# Review - Logitech X540 5.1 Speaker System



## techtronic (Jun 5, 2008)

*Introduction
*For those of you not turning your PC on for the first time, Logitech really needs no introduction. However, to be fair of those who might not know any better, Logitech has been a staple of the PC community for the past 25 years offering gaming peripherals, audio solutions, presentation hardware. Basically, if you can plug it into a PC or make it work with a PC, more than likely Logitech has something for you!
  With that said, today we are taking a look at Logitech's X-540. The x-540s are a 5.1 surround sound speaker system designed with the 'ballin' on a budget' group. Weighing in at an MSRP of $99.99 (US), the X-540 should be obtainable for all but those on the tightest of budgets. On paper, the X-540s sound good but our goal isn't to read the press sheet, but rather to find out how they perform and if they are worth your dollars. Do they provide a level of immersion in games and if so, how well do they do it? How do they sound when watching a movie or just listening to MP3's or an iPod. Let's find out.

Source : 
*techgage.com/article/logitech_x-540_51_speakers/1

Product Page :
*www.logitech.com/index.cfm/speakers_audio/home_pc_speakers/devices/234&cl=us,en


----------



## desiibond (Jun 5, 2008)

It's priced at somewhere around 4.5k-5.5k here in India. True VFM and superb performer.


----------



## haider_up32 (Jun 7, 2008)

i am looking for a speaker sys under 4k ....any suggestions


----------



## techtronic (Jun 8, 2008)

^^ Well, you can go for the Inspire Series from Creative in that case


----------



## ankushkool (Jun 8, 2008)

haider_up32 said:


> i am looking for a speaker sys under 4k ....any suggestions



check out altec lansing BXR1121 or VS4121
even zebronics ZEB-SW8000 is quite good.


----------



## dOm1naTOr (Jun 8, 2008)

U can et its smaller brother X530 for 4k. It has same power as X 540, ut low on features like wired remote. Performance is almost same.


----------



## shivg33k (Jun 8, 2008)

Go for Logitech X-540 its new, X-530 is slightly older version.
Anyhow both rock, my friend has X-530 after that i had brought X-540 it rocks....


----------



## haider_up32 (Jun 9, 2008)

i think i have a tight budget..........it now 3k for a speaker system

-x540 cost more than 5.5k
-x530 costs around 5k

-M50 is a 5.1 system but its sat are underpowered 2.3W RMS 

-Initially i wanted to go for 5.1 creative inspire but for 1 satellite of 6W rms you have to pay Rs 2k extra

5.1 5200 is 4.1k n 6060 is 4.3k

plus 98 percent of the movies i watch are 2 channel(dl from www)

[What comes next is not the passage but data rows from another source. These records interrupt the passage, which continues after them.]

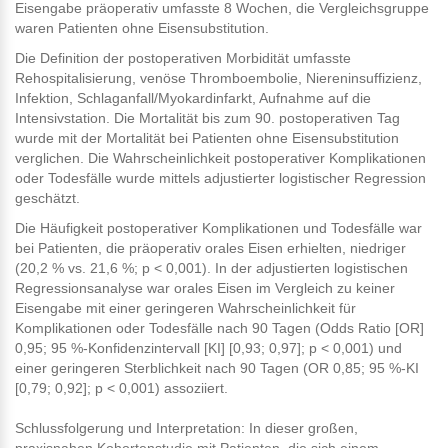
Eisengabe präoperativ umfasste 8 Wochen, die Vergleichsgruppe
waren Patienten ohne Eisensubstitution.
Die Definition der postoperativen Morbidität umfasste
Rehospitalisierung, venöse Thromboembolie, Niereninsuffizienz,
Infektion, Schlaganfall/Myokardinfarkt, Aufnahme auf die
Intensivstation. Die Mortalität bis zum 90. postoperativen Tag
wurde mit der Mortalität bei Patienten ohne Eisensubstitution
verglichen. Die Wahrscheinlichkeit postoperativer Komplikationen
oder Todesfälle wurde mittels adjustierter logistischer Regression
geschätzt.
Die Häufigkeit postoperativer Komplikationen und Todesfälle war
bei Patienten, die präoperativ orales Eisen erhielten, niedriger
(20,2 % vs. 21,6 %; p < 0,001). In der adjustierten logistischen
Regressionsanalyse war orales Eisen im Vergleich zu keiner
Eisengabe mit einer geringeren Wahrscheinlichkeit für
Komplikationen oder Todesfälle nach 90 Tagen (Odds Ratio [OR]
0,95; 95 %-Konfidenzintervall [KI] [0,93; 0,97]; p < 0,001) und
einer geringeren Sterblichkeit nach 90 Tagen (OR 0,85; 95 %-KI
[0,79; 0,92]; p < 0,001) assoziiert.
Schlussfolgerung und Interpretation: In dieser großen,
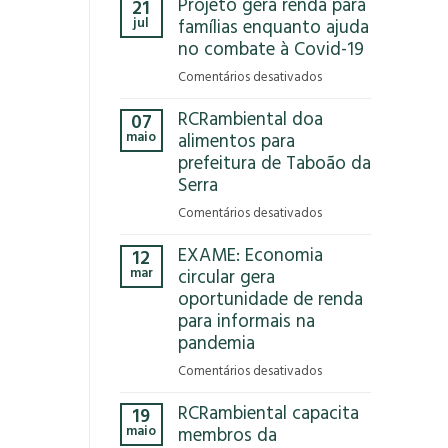
Projeto gera renda para
21
Que
jul
famílias enquanto ajuda
Reciclar
no combate à Covid-19
em
Comentários desativados
Projeto
RCRambiental doa
07
gera
maio
alimentos para
renda
prefeitura de Taboão da
para
Serra
famílias
enquanto
em
Comentários desativados
ajuda
RCRambiental
no
EXAME: Economia
12
doa
combate
mar
circular gera
alimentos
à
oportunidade de renda
para
Covid-
para informais na
prefeitura
19
de
pandemia
Taboão
em
Comentários desativados
da
EXAME:
Serra
RCRambiental capacita
19
Economia
maio
membros da
circular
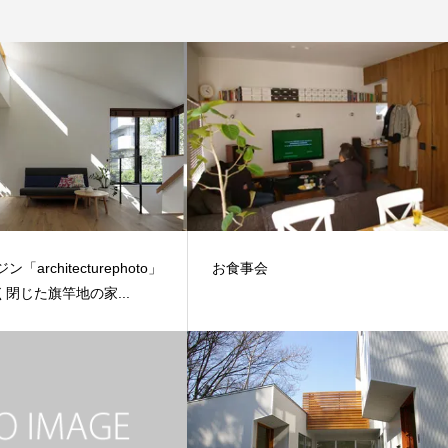
「architecturephoto」
お食事会
閉じた旗竿地の家...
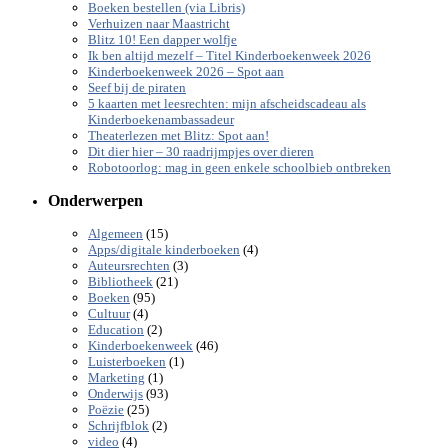
Boeken bestellen (via Libris)
Verhuizen naar Maastricht
Blitz 10! Een dapper wolfje
Ik ben altijd mezelf – Titel Kinderboekenweek 2026
Kinderboekenweek 2026 – Spot aan
Seef bij de piraten
5 kaarten met leesrechten: mijn afscheidscadeau als
Kinderboekenambassadeur
Theaterlezen met Blitz: Spot aan!
Dit dier hier – 30 raadrijmpjes over dieren
Robotoorlog: mag in geen enkele schoolbieb ontbreken
Onderwerpen
(15)
Algemeen
(4)
Apps/digitale kinderboeken
(3)
Auteursrechten
(21)
Bibliotheek
(95)
Boeken
(4)
Cultuur
(2)
Education
(46)
Kinderboekenweek
(1)
Luisterboeken
(1)
Marketing
(93)
Onderwijs
(25)
Poëzie
(2)
Schrijfblok
(4)
video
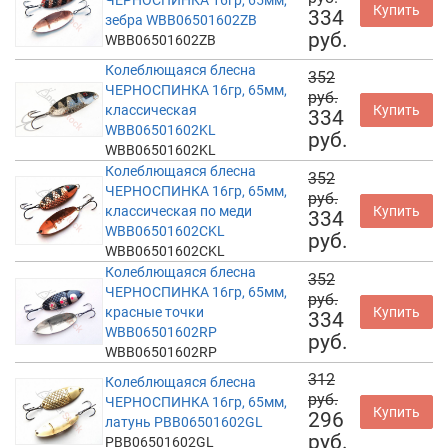
Купить
334
зебра WBB06501602ZB
руб.
WBB06501602ZB
Колеблющаяся блесна
352
ЧЕРНОСПИНКА 16гр, 65мм,
руб.
классическая
Купить
334
WBB06501602KL
руб.
WBB06501602KL
Колеблющаяся блесна
352
ЧЕРНОСПИНКА 16гр, 65мм,
руб.
классическая по меди
Купить
334
WBB06501602CKL
руб.
WBB06501602CKL
Колеблющаяся блесна
352
ЧЕРНОСПИНКА 16гр, 65мм,
руб.
красные точки
Купить
334
WBB06501602RP
руб.
WBB06501602RP
312
Колеблющаяся блесна
руб.
ЧЕРНОСПИНКА 16гр, 65мм,
Купить
296
латунь PBB06501602GL
руб.
PBB06501602GL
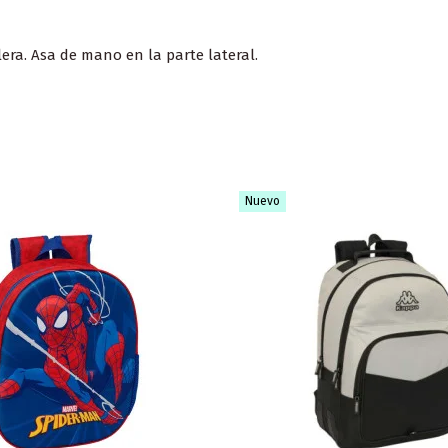
era. Asa de mano en la parte lateral.
Nuevo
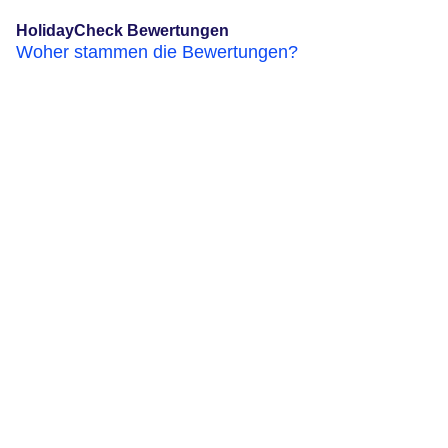
HolidayCheck Bewertungen
Woher stammen die Bewertungen?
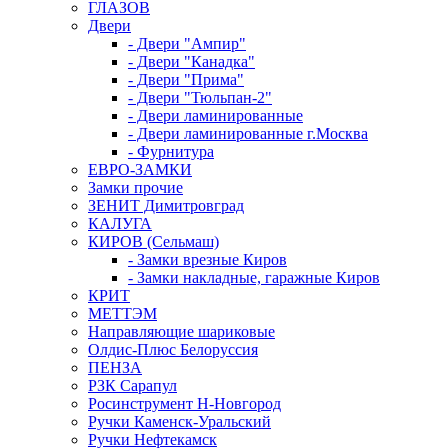
ГЛАЗОВ
Двери
- Двери "Ампир"
- Двери "Канадка"
- Двери "Прима"
- Двери "Тюльпан-2"
- Двери ламинированные
- Двери ламинированные г.Москва
- Фурнитура
ЕВРО-ЗАМКИ
Замки прочие
ЗЕНИТ Димитровград
КАЛУГА
КИРОВ (Сельмаш)
- Замки врезные Киров
- Замки накладные, гаражные Киров
КРИТ
МЕТТЭМ
Направляющие шариковые
Олдис-Плюс Белоруссия
ПЕНЗА
РЗК Сарапул
Росинструмент Н-Новгород
Ручки Каменск-Уральский
Ручки Нефтекамск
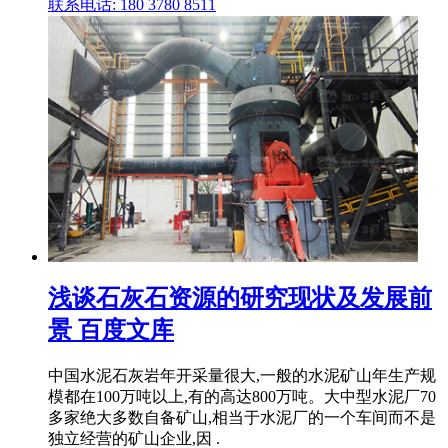
联系电话: 180 3780 8511
浅谈石灰石资源的研究现状及发展前
景 百度文库
中国水泥石灰岩年开采量很大,一般的水泥矿山年生产规
模都在100万吨以上,有的高达800万吨。大中型水泥厂70
多家绝大多数自备矿山,相当于水泥厂的一个车间而不是
独立经营的矿山企业,因 .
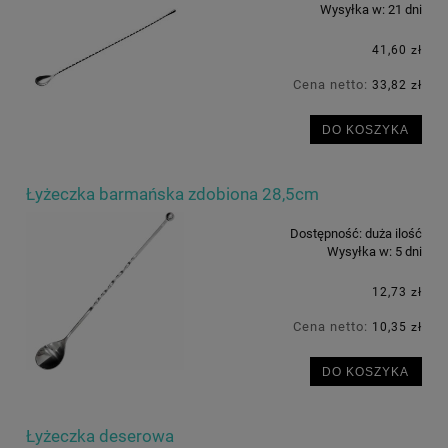
Wysyłka w:
21 dni
41,60 zł
Cena netto:
33,82 zł
DO KOSZYKA
Łyżeczka barmańska zdobiona 28,5cm
Dostępność:
duża ilość
Wysyłka w:
5 dni
12,73 zł
Cena netto:
10,35 zł
DO KOSZYKA
Łyżeczka deserowa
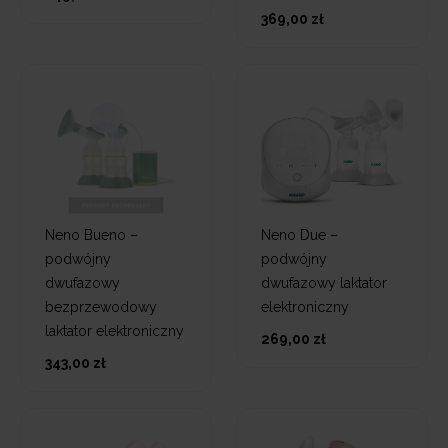
369,00 zł
Neno Bueno –
Neno Due –
podwójny
podwójny
dwufazowy
dwufazowy laktator
bezprzewodowy
elektroniczny
laktator elektroniczny
269,00 zł
343,00 zł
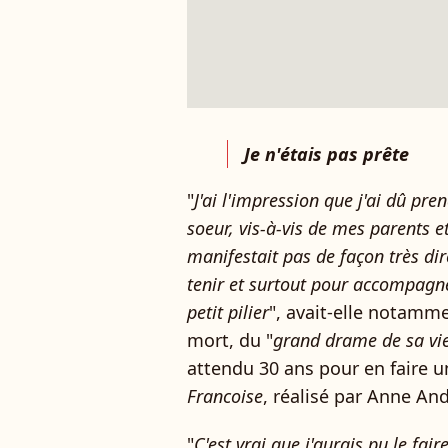
Je n'étais pas prête
"
J'ai l'impression que j'ai dû pr
soeur, vis-à-vis de mes parents e
manifestait pas de façon très dir
tenir et surtout pour accompag
petit pilier
", avait-elle notamme
mort, du "
grand drame de sa vie
attendu 30 ans pour en faire 
Francoise
, réalisé par Anne An
"
C'est vrai que j'aurais pu le faire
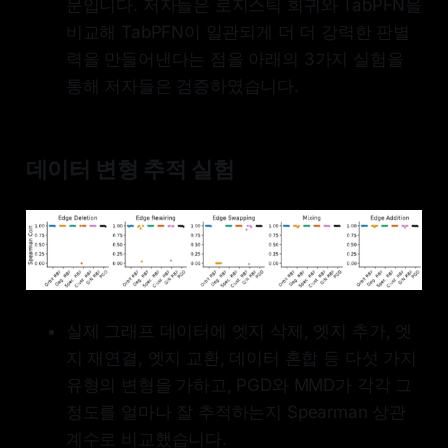
문입니다. 저자들은 로지스틱 회귀와 TabPFN을
비교해 TabPFN이 일관되게 더 더 강력한 판별
력을 만들어낸다는 점을 아래의 3가지 실험을
통해 저자들은 검증하였습니다.
데이터 변형 추적 실험
실제 그래프 데이터에 엣지 삭제, 엣지 추가, 엣
지 재연결, 엣지 교환, 데이터 혼합 등 다섯 가지
유형의 변형을 가하고, PGD와 MMD가 각각 그
정도를 얼마나 잘 추적하는지 Spearman 상관
계수로 비교했습니다.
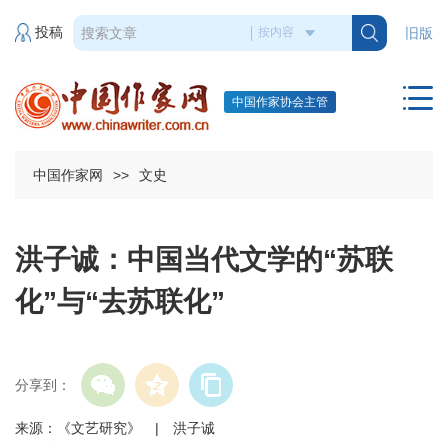
投稿
旧版
中国作家协会主管
中国作家网
>>
文史
洪子诚：中国当代文学的“苏联
化”与“去苏联化”
分享到：
来源：《文艺研究》 | 洪子诚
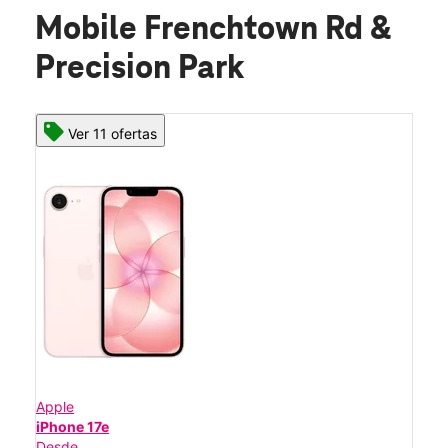
Mobile Frenchtown Rd &
Precision Park
Ver 11 ofertas
Apple
iPhone 17e
Desde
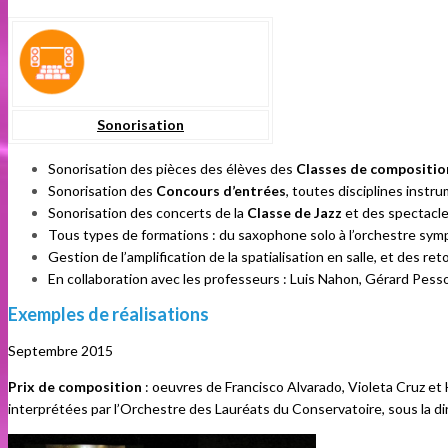
Sonorisation
Sonorisation des pièces des élèves des
Classes de compositio
Sonorisation des
Concours d’entrées
, toutes disciplines instr
Sonorisation des concerts de la
Classe de Jazz
et des spectacle
Tous types de formations : du saxophone solo à l’orchestre sym
Gestion de l’amplification de la spatialisation en salle, et des re
En collaboration avec les professeurs : Luis Nahon, Gérard Pess
Exemples de réalisations
Septembre 2015
Prix de composition
: oeuvres de Francisco Alvarado, Violeta Cruz et
interprétées par l’Orchestre des Lauréats du Conservatoire, sous la d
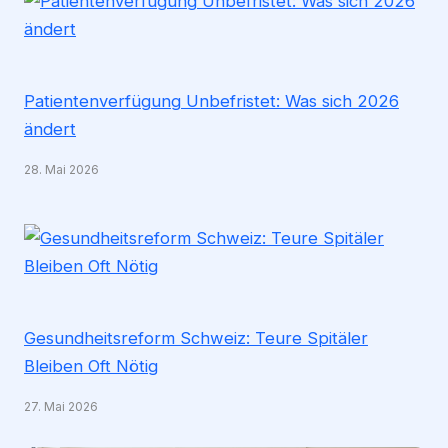
Patientenverfügung Unbefristet: Was sich 2026
ändert
28. Mai 2026
Gesundheitsreform Schweiz: Teure Spitäler
Bleiben Oft Nötig
27. Mai 2026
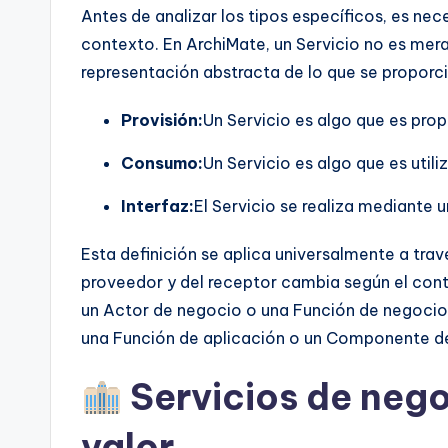
I
Antes de analizar los tipos específicos, es nec
n
contexto. En ArchiMate, un Servicio no es mer
representación abstracta de lo que se proporci
d
Provisión:
Un Servicio es algo que es pro
u
Consumo:
Un Servicio es algo que es util
s
Interfaz:
El Servicio se realiza mediante u
tr
y
Esta definición se aplica universalmente a trav
proveedor y del receptor cambia según el con
U
un Actor de negocio o una Función de negocio.
p
una Función de aplicación o un Componente de
d
Servicios de nego
a
valor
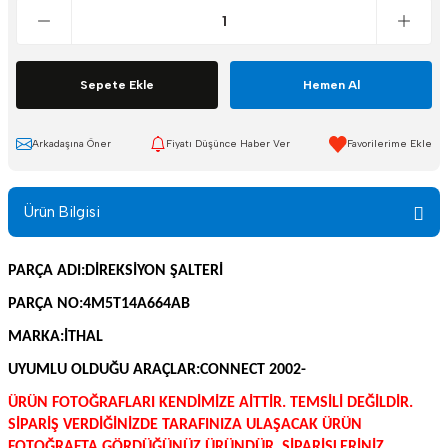
Sepete Ekle
Hemen Al
Arkadaşına Öner
Fiyatı Düşünce Haber Ver
Ürün Bilgisi
PARÇA ADI:DİREKSİYON ŞALTERİ
PARÇA NO:4M5T14A664AB
MARKA:İTHAL
UYUMLU OLDUĞU ARAÇLAR:
CONNECT 2002-
ÜRÜN FOTOĞRAFLARI KENDİMİZE AİTTİR. TEMSİLİ DEĞİLDİR.
SİPARİŞ VERDİĞİNİZDE TARAFINIZA ULAŞACAK ÜRÜN
FOTOĞRAFTA GÖRDÜĞÜNÜZ ÜRÜNDÜR. SİPARİŞLERİNİZ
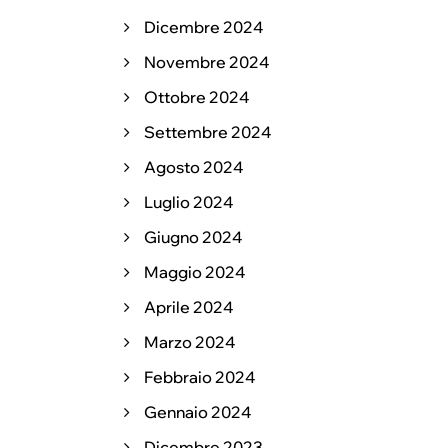
Dicembre 2024
Novembre 2024
Ottobre 2024
Settembre 2024
Agosto 2024
Luglio 2024
Giugno 2024
Maggio 2024
Aprile 2024
Marzo 2024
Febbraio 2024
Gennaio 2024
Dicembre 2023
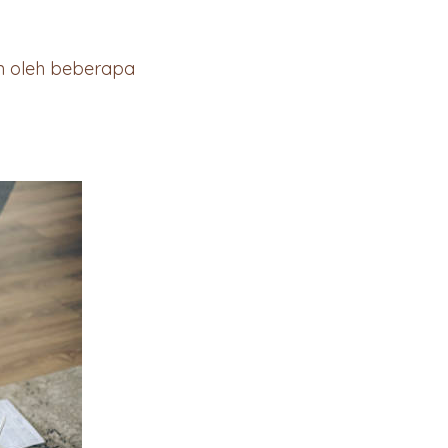
n oleh beberapa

so i have decided creative inspire 4.1 4500 (41W RMS)


----------



## naveen_reloaded (Jun 9, 2008)

Can anyone compare this system with logitech z5500 ....?


----------



## dOm1naTOr (Jun 9, 2008)

Y not....Z 5500 is 10X times powerful nd richer in sound. It burns a hole in ur pocket as well. It has a decoder and is THX certified.


----------



## desiibond (Jun 9, 2008)

haider_up32 said:


> i think i have a tight budget..........it now 3k for a speaker system
> 
> -x540 cost more than 5.5k
> -x530 costs around 5k
> ...


 
Dude.

X-530 is around 4.2k and X-540 is around 5.2k

Moreover, The advantage with X-540 is that it turns a 2channel input to 5channel input. A definite advantage for those with movies with stereo out.


----------



## naveen_reloaded (Jun 9, 2008)

Thanks dominator


----------



## haider_up32 (Jun 10, 2008)

yeah x-540 is retailing for Rs4800...4.1 4500 for 2200 and 5.1 5300 for 3300......

i just bought m5300 coz of its price ...x-540 way to costly for me and in future if i get money i will get z5300 and give this sp to bro



desiibond said:


> Dude.
> 
> X-530 is around 4.2k and X-540 is around 5.2k
> 
> Moreover, The advantage with X-540 is that it turns a 2channel input to 5channel input. A definite advantage for those with movies with stereo out.



...any 2channel audio or movie u watch u will get its sound through all 5.1 set....

matrix mode creates 5.1 if yu have a non5.1 scard...that is when u connect a single 3.5mm jack of the speaker and get sound on all set...may come handy sometimes...

with creative u can accomplish this with special leads


----------